Сидя на краю бассейна и разглядывая пловцов, Хойл еще раз сопоставлял сведения о деле Грейвса, которые он получил от Смита и Аттенборо. Совпадая в общих чертах, они сильно разнились в деталях и, если можно так выразиться, в масштабах: в одном случае речь шла о возможности чуть ли не глобальной катастрофы, а в другом — о производстве каких-то паршивых нейтронных пуль и гранат. Такое несходство трактовок намерений и возможностей Вильяма Грейвса не очень удивляло Рене. Если в заурядном уличном происшествии разные люди усматривают различный смысл и массу несходных, а то и противоречивых деталей, то что уж говорить о таком темном и запутанном деле, как дело Грейвса. К тому же и нейтронная пуля, и бомба глобальной мощности могут быть всего лишь разными слепками одной и той же сущности — новооткрытого грейвсита. А вот несходство социальных оценок дела Грейвса Майклом Смитом и Дэвидом Аттенборо было поистине удивительным. Казалось бы, откуда взяться этому несходству? Оба они добропорядочные англичане: один — полицейский, стоящий на страже государственной законности, другой — юрист, сохраняющий интересы одного из столпов государственного механизма — крупного промышленника. И тем не менее один из них считает нейтронное оружие величайшим злом, а другой любовно называет его мечом Господним. Ну не сволочь ли этот ханжа и лиса Аттенборо? Уж если нейтронная бомба и меч, то это — меч дьявола, а уже никак не меч Господень.
Тренер закончил наконец свои наставления, попрощался и, слегка сутулясь и переваливаясь с ноги на ногу, пошел в душевую. Группа спортсменов зашевелилась и, флегматично переговариваясь, пришла в движение: часть потянулась вслед за тренером, а часть осталась. Одни из них принялись прохаживаться по краю бассейна, разминая мышцы, а другие, очевидно самые большие любители поплавать, без промедления кинулись в теплую воду.
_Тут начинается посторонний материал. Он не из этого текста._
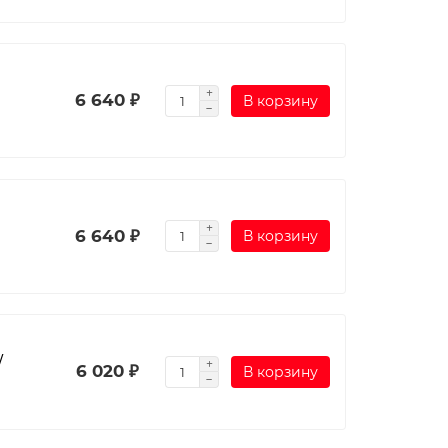
6 640 ₽
В корзину
6 640 ₽
В корзину
/
6 020 ₽
В корзину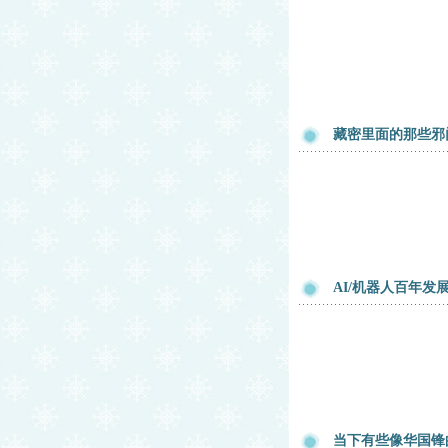
藏密里面的那些邪
AI/机器人百年发
当下有些像华国锋的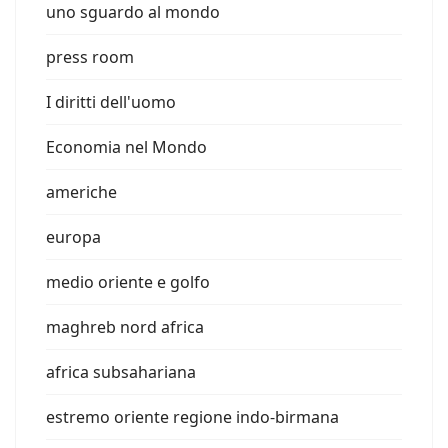
uno sguardo al mondo
press room
I diritti dell'uomo
Economia nel Mondo
americhe
europa
medio oriente e golfo
maghreb nord africa
africa subsahariana
estremo oriente regione indo-birmana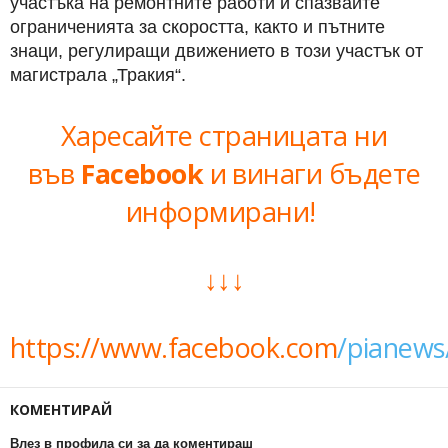
участъка на ремонтните работи и спазвайте
ограниченията за скоростта, както и пътните
знаци, регулиращи движението в този участък от
магистрала „Тракия“.
Харесайте страницата ни
във
Facebook
и винаги бъдете
информирани!
↓↓↓
https://www.facebook.com
/pianews
КОМЕНТИРАЙ
Влез в профила си за да коментираш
Среди других был Бенгт Серлин. Его большая светлая голова, то поворачиваясь направо для вдоха, то погружаясь лицом в воду, резала успевшую успокоиться дымящуюся водную гладь. По суетливому напряженному движению рук и неравномерному буруну под ногами чувствовалось, что опыта у него маловато и что плывет он если не в полную силу, то близко к этому. Рене прикинул на глаз его скорость — что-нибудь минута тридцать секунд на стометровке. А Бенгт азартен, это качество присуще не только его шахматной игре, это неотъемлемое свойство его личности. Наверное, это и есть та самая точка опоры, с помощью которой можно перевернуть если не мир, уж куда Рене до Архимеда, то по крайней мере сложившуюся ситуацию. В конечном счете он ведь ничего не теряет. Рене подошел к краю бассейна, на соседнюю с Серлином дорожку, которая, слава Богу, оставалась свободной, и стал ждать.
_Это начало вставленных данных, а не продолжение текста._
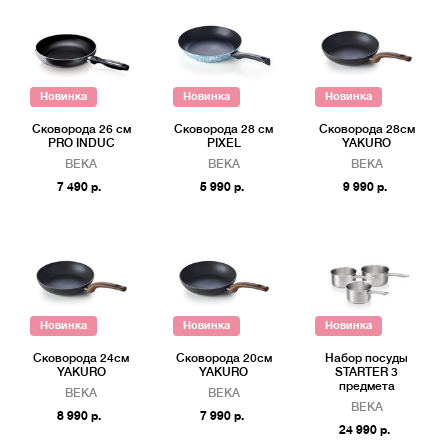
Новинка
Новинка
Новинка
Сковорода 26 см
Сковорода 28 см
Сковорода 28см
PRO INDUC
PIXEL
YAKURO
BEKA
BEKA
BEKA
7 490 р.
5 990 р.
9 990 р.
Новинка
Новинка
Новинка
Сковорода 24см
Сковорода 20см
Набор посуды
YAKURO
YAKURO
STARTER 3
предмета
BEKA
BEKA
BEKA
8 990 р.
7 990 р.
24 990 р.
Бенгт Серлин сделал последний глубокий вдох, коснулся рукой стенки бассейна и довольно ловко вошел в поворот. Дождавшись его толчка ногами, Рене мягко взял старт. Он специально скользил под водой больше, чем нужно, с тем чтобы Серлин опередил его. Расчет оказался верным: повернув голову для вдоха, он увидел светлую голову Серлина ярдах в двух впереди. Подержавшись за ним немного, Рене прибавил скорость и постепенно вышел вперед. Его маневр не прошел незамеченным. Вскоре он увидел напряженное, даже злое лицо Серлина, который изо всех сил тянулся к нему. Внутренне усмехнувшись, Рене старательно замахал руками и в то же время незаметно убавил скорость. Через десяток секунд они поравнялись, ну, а дальше изобразить напряженнейшую борьбу рука в руку, голова к голове — труда не составляло. На финише Рене позволил опередить себя на мгновение, на крохотный сантиметр — это давало больше свободы, независимо от реакции Серлина, например, можно было разыграть обиду и потребовать реванша.